De propósito hemos reunido los documentos relativos a los Señores Obispos, Diputados que fueron el año 14, para que nuestros lectores viesen a un golpe de vista las persecuciones y vejaciones causadas a estos beneméritos amantes de su Rey y de su Religión, y al mismo tiempo el empeño particular de los constitucionales en descatolizar la España.

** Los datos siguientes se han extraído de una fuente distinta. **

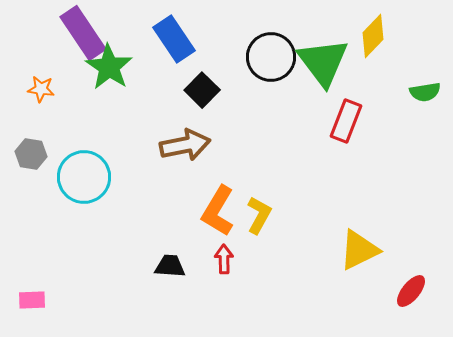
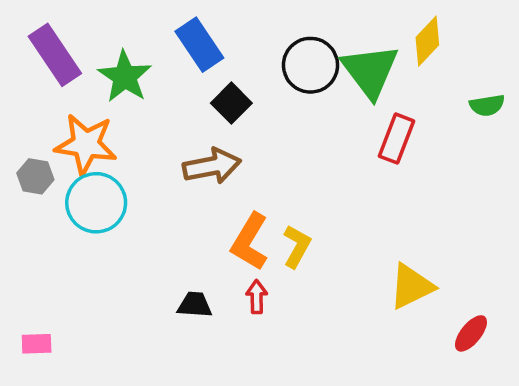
purple rectangle: (83, 33) -> (55, 55), moved
orange star: (41, 89) -> (86, 144), moved, size x2.0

¿Qué otra cosa significaba ese arrojar a los Pastores de su grey, y a distancias en que no pudiesen cuidar de su rebaño? ¿Qué ese empeño en no permitir el ejercicio de su jurisdicción a los Gobernadores nombrados por los Prelados? ¿Qué ese precisar a los Cabildos a que los nombrasen ellos por sí mismos, como si estuviesen en sede vacante? ¿Qué era esto sino levantar Altar contra Altar en una misma Iglesia, Sacerdote contra Sacerdote: en una palabra, entronizar el cisma? ¿De dónde o cómo les podía venir a estos nuevos Gobernadores la jurisdicción? ¿Quién les había señalado los súbditos?

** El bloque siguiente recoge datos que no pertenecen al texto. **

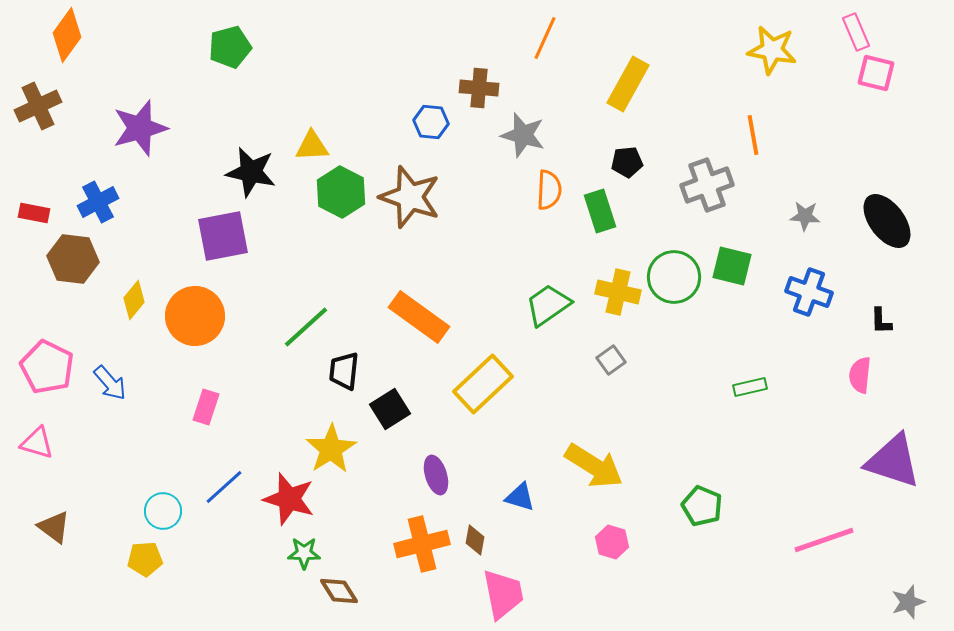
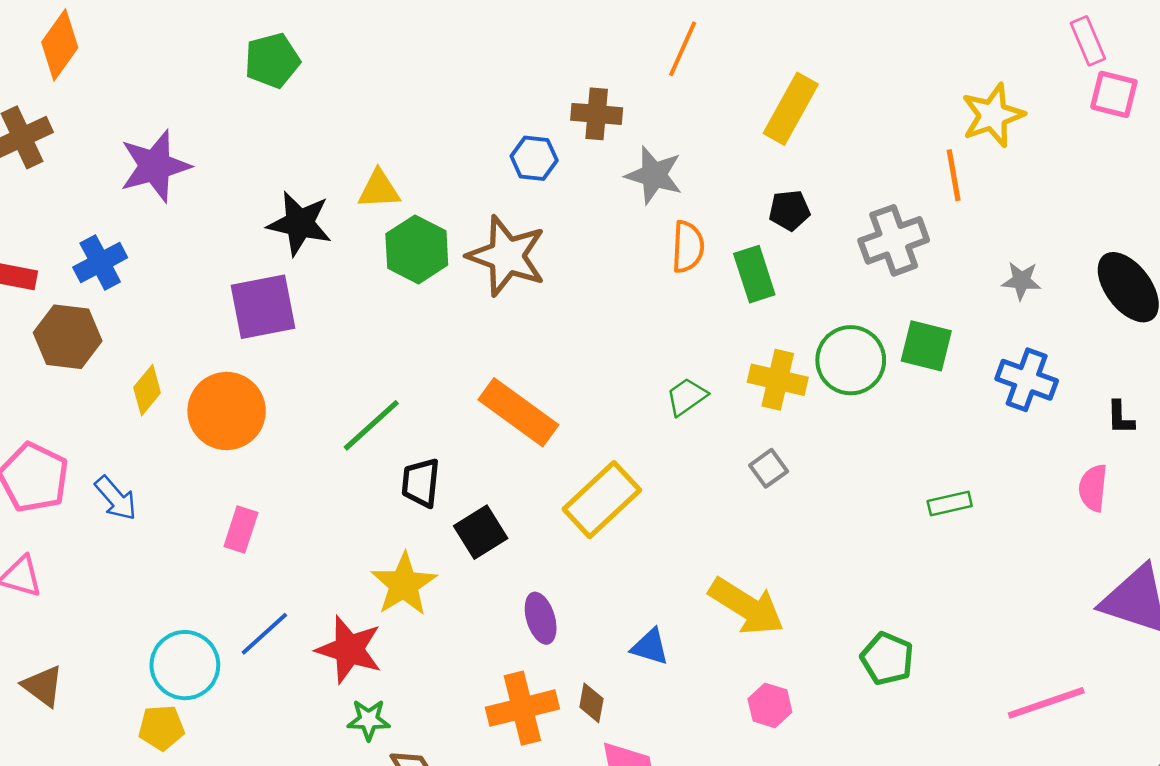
yellow star: (772, 50) -> (993, 115), moved, turned -30
green trapezoid: (548, 305) -> (687, 397), size x0.7
cyan circle: (163, 511) -> (185, 665), size x1.4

Los legítimos Pastores vivían, obraban, reclamaban el ejercicio de sus derechos; habían delegado canónicamente su jurisdicción a sujetos de su confianza y beneméritos: ¿de quién la recibían los que sustituían las nuevas autoridades? ¿De cuándo acá la potestad civil ha podido dar jurisdicción espiritual? La fuerza podrá muy bien alejar a los Prelados de sus Diócesis; cercar de bayonetas y gritadores las Salas Capitulares; aterrar con amenazas a los Cabildos; esparcir esquelas designando sujetos para intimidar a sus individuos, como en Orihuela y Málaga; intimar órdenes terribles, como en León y Oviedo; comunicar Decretos de un Congreso civil, como en Valencia, para declarar vacantes las Sillas, etc.; pero no podrá jamás hacer que los Obispos dejen de ser Obispos; ni los Gobernadores nombrados por medios tan anticanónicos, que gocen jurisdicción canónica. Jorge de Capadocia, por más que fuese acompañado de todo el aparato militar a la Iglesia de Alejandría, jamás fue sucesor de San Atanasio; ni Gregoire de Mr. Themines, en la Diócesis de Blois.

Pero el fin estaba bien conocido. «Si queréis una Revolución en Francia –decía Mirabeau en 1789–, es preciso primero descatolizarla»; y esto mismo era lo que intentaban y habían principado a ejecutar, y a largos pasos iban realizando nuestros revolucionarios constitucionales: no hay Religión sin verdadero y legítimo Sacerdocio; no hay legítimo Sacerdocio sin misión canónica; y, ¿quién la daba ésta a los así nombrados? No es verdadera Iglesia a la que falta la nota de unidad; no hay unidad donde hay división de los legítimos Pastores; donde hay esta división, es el cisma; donde hay cisma, no hay verdadera Iglesia, no hay Religión: pues todo esto lo querían verificar en un punto entre nosotros, y ya lo habían hecho en algunas Diócesis.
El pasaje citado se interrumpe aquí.